A lot of languages overload + to mean concatenate. I think that's a mistake, however...
In Python:
"abc" + None
TypeError: cannot concatenate 'str' and 'NoneType' objects
"abc".join(None)
TypeError: can only join an iterable
In Ruby
"abc" + nil
TypeError: no implicit conversion of nil into String
In Lua
= "abc" .. Nil
attempt to concatenate global 'Nil' (a nil value)
But not Java. Java implicitly tries to coerce the provided value to be a string, which seems out of place in a language that values type safety. That all types might also be null also seems out of place in a language with strong, static typing, but that's been discussed to death. The problem is compounded by the fact that null is actually converted to "null" instead of an empty string.
That's a NameError in Python: undefined variables don't have a value, not even None. It won't be caught until runtime since there's no AOT compiler in Python, but it's the same kind of error it is in Java.
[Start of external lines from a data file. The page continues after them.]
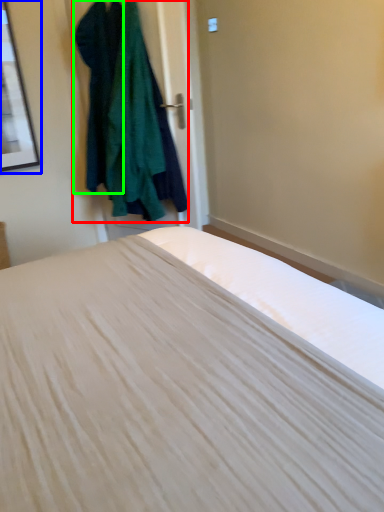 Question: Which object is the closest to the clothing (highlighted by a red box)? Choose among these: picture frame (highlighted by a blue box) or clothing (highlighted by a green box).

Choices:
 (A) picture frame
 (B) clothing

Answer: (B) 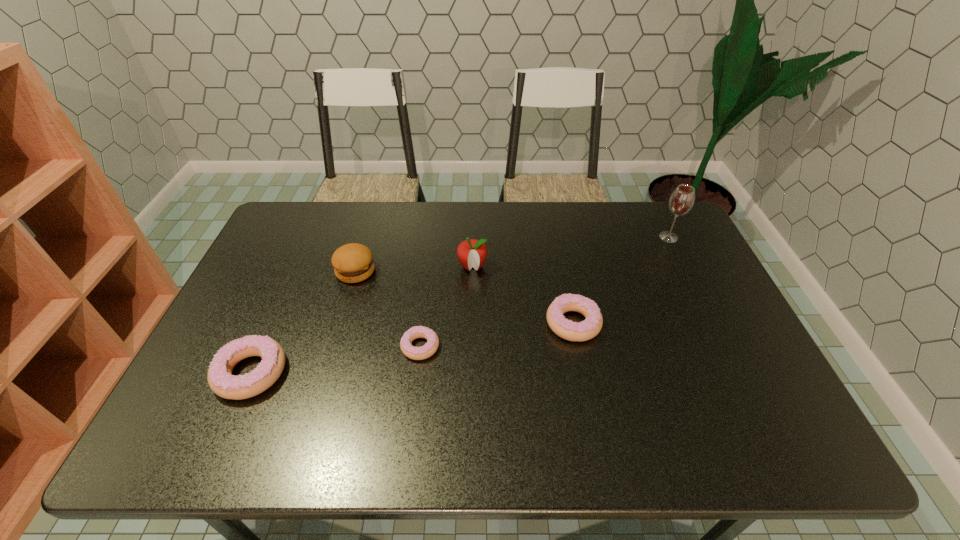 Locate an element on the screen. The width and height of the screenshot is (960, 540). free space between the fourth object from right to left and the fourth shortest object is located at coordinates (388, 309).

The image size is (960, 540). I want to click on free area in between the second shortest doughnut and the fifth shortest object, so click(x=523, y=295).

Find the location of a particular element. The width and height of the screenshot is (960, 540). vacant area that lies between the third object from left to right and the third object from right to left is located at coordinates (446, 306).

The height and width of the screenshot is (540, 960). Find the location of `vacant region between the shortest object and the farthest object`. vacant region between the shortest object and the farthest object is located at coordinates (544, 292).

Identify the location of free space between the second doughnut from left to right and the farthest object. This screenshot has width=960, height=540. (544, 292).

I want to click on the closest object to the fifth object from left to right, so click(x=471, y=253).

Identify which object is located as the third nearest to the second object from left to right. Please provide its 2D coordinates. Your answer should be formatted as a tuple, i.e. [(x, y)], where the tuple contains the x and y coordinates of a point satisfying the conditions above.

[(471, 253)]

Select which doughnut is the second closest to the leftmost doughnut. Please provide its 2D coordinates. Your answer should be formatted as a tuple, i.e. [(x, y)], where the tuple contains the x and y coordinates of a point satisfying the conditions above.

[(573, 331)]

Identify which doughnut is the second closest to the shortest doughnut. Please provide its 2D coordinates. Your answer should be formatted as a tuple, i.e. [(x, y)], where the tuple contains the x and y coordinates of a point satisfying the conditions above.

[(573, 331)]

This screenshot has width=960, height=540. I want to click on vacant region that satisfies the following two spatial constraints: 1. on the back side of the fifth tallest object; 2. on the right side of the third object from left to right, so click(x=423, y=323). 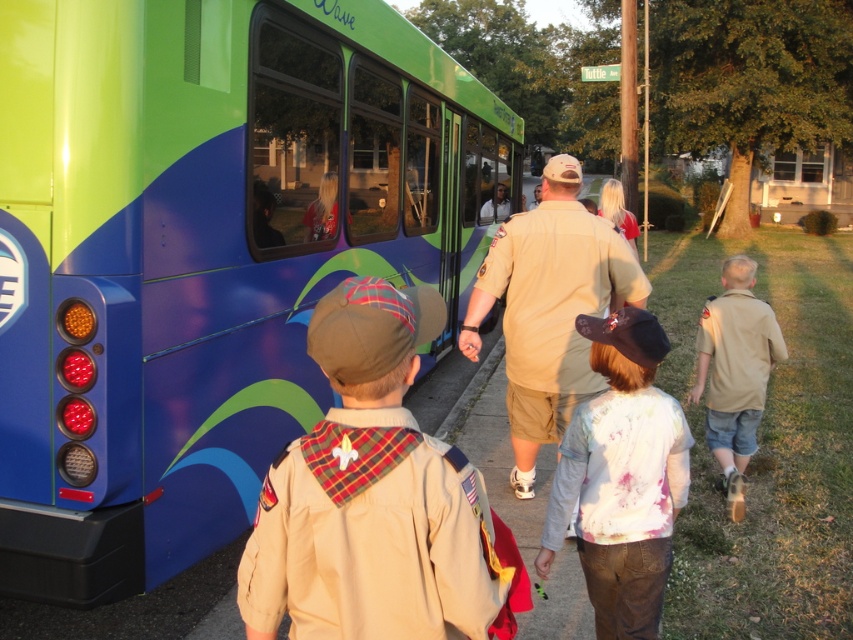 Looking at this image, measure the distance from khaki uniform at center to shiny red jacket at bus window.

khaki uniform at center is 9.34 feet away from shiny red jacket at bus window.

From the picture: Which is more to the left, khaki uniform at center or shiny red jacket at bus window?

shiny red jacket at bus window is more to the left.

What do you see at coordinates (370, 493) in the screenshot?
I see `khaki uniform at center` at bounding box center [370, 493].

Where is `khaki uniform at center`? The image size is (853, 640). khaki uniform at center is located at coordinates (370, 493).

Can you confirm if tie-dye fabric shirt at center is shorter than tan uniform at lower right?

Indeed, tie-dye fabric shirt at center has a lesser height compared to tan uniform at lower right.

Locate an element on the screen. The width and height of the screenshot is (853, 640). tie-dye fabric shirt at center is located at coordinates (621, 477).

Is point (641, 408) farther from camera compared to point (741, 458)?

That is False.

Identify the location of tie-dye fabric shirt at center. The height and width of the screenshot is (640, 853). (621, 477).

Is point (166, 212) closer to camera compared to point (757, 369)?

Yes, point (166, 212) is in front of point (757, 369).

Does green matte bus at left come behind tan uniform at lower right?

No, it is in front of tan uniform at lower right.

Is point (68, 234) closer to viewer compared to point (730, 404)?

Yes.

You are a GUI agent. You are given a task and a screenshot of the screen. Output one action in this format:
    pyautogui.click(x=<x>, y=<y>)
    Task: Click on the green matte bus at left
    
    Given the screenshot: What is the action you would take?
    pyautogui.click(x=202, y=253) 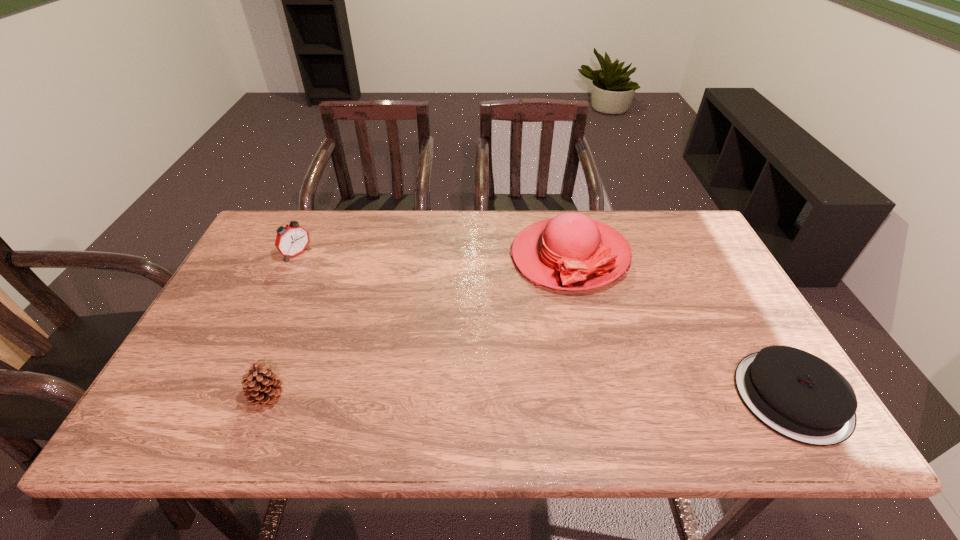 The image size is (960, 540). I want to click on object that is at the far left corner, so click(291, 240).

Find the location of a particular element. This screenshot has width=960, height=540. object located in the near right corner section of the desktop is located at coordinates (799, 396).

Where is `vacant space at the far edge`? The height and width of the screenshot is (540, 960). vacant space at the far edge is located at coordinates (373, 222).

In the image, there is a desktop. Identify the location of vacant space at the near edge. 660,383.

Identify the location of vacant space at the left edge of the desktop. (x=209, y=319).

Locate an element on the screen. The width and height of the screenshot is (960, 540). vacant space at the right edge of the desktop is located at coordinates (730, 357).

Image resolution: width=960 pixels, height=540 pixels. I want to click on vacant area at the far left corner, so click(x=319, y=211).

Where is `vacant space at the far right corner`? This screenshot has height=540, width=960. vacant space at the far right corner is located at coordinates (704, 235).

This screenshot has width=960, height=540. What are the coordinates of `vacant point located between the shortest object and the alarm clock` in the screenshot? It's located at (544, 326).

The image size is (960, 540). I want to click on vacant area that lies between the shortest object and the leftmost object, so click(544, 326). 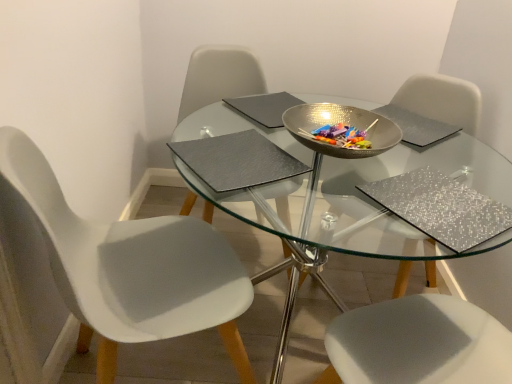 Question: Considering the relative sizes of matte gray place mat at center, which is counted as the 2th place mat, starting from the right, and white matte chair at left, which appears as the 1th chair when viewed from the left, in the image provided, is matte gray place mat at center, which is counted as the 2th place mat, starting from the right, bigger than white matte chair at left, which appears as the 1th chair when viewed from the left,?

Choices:
 (A) no
 (B) yes

Answer: (A)

Question: Is matte gray place mat at center, the 1th place mat viewed from the left, facing towards white matte chair at left, which appears as the 1th chair when viewed from the left?

Choices:
 (A) no
 (B) yes

Answer: (B)

Question: From the image's perspective, would you say matte gray place mat at center, which is counted as the 2th place mat, starting from the right, is shown under white matte chair at left, which appears as the 1th chair when viewed from the left?

Choices:
 (A) yes
 (B) no

Answer: (B)

Question: Can you confirm if matte gray place mat at center, the 1th place mat viewed from the left, is thinner than white matte chair at left, the 3th chair viewed from the right?

Choices:
 (A) yes
 (B) no

Answer: (A)

Question: Can you confirm if matte gray place mat at center, which is counted as the 2th place mat, starting from the right, is smaller than white matte chair at left, the 3th chair viewed from the right?

Choices:
 (A) no
 (B) yes

Answer: (B)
My claim isn't that Python is safer overall than Java. Instead, it's that Java, a language that is mostly type safe, most of the time should not have these two potentially surprising behaviors:
1. The standard string concatenation operator does implicit coercion rather than rejecting an input that isn't a string. There should be a builtin to make a string from any value no matter what for logging and debugging, but that shouldn't be the standard concatenation operator.
2. This is more controversial, but strongly statically typed languages should not allow arbitrary values to be null. That sabotages one of the major strengths of strong static typing. Instead, there should be an option type to make it explicit. For something familiar to most programmers, SQL does this.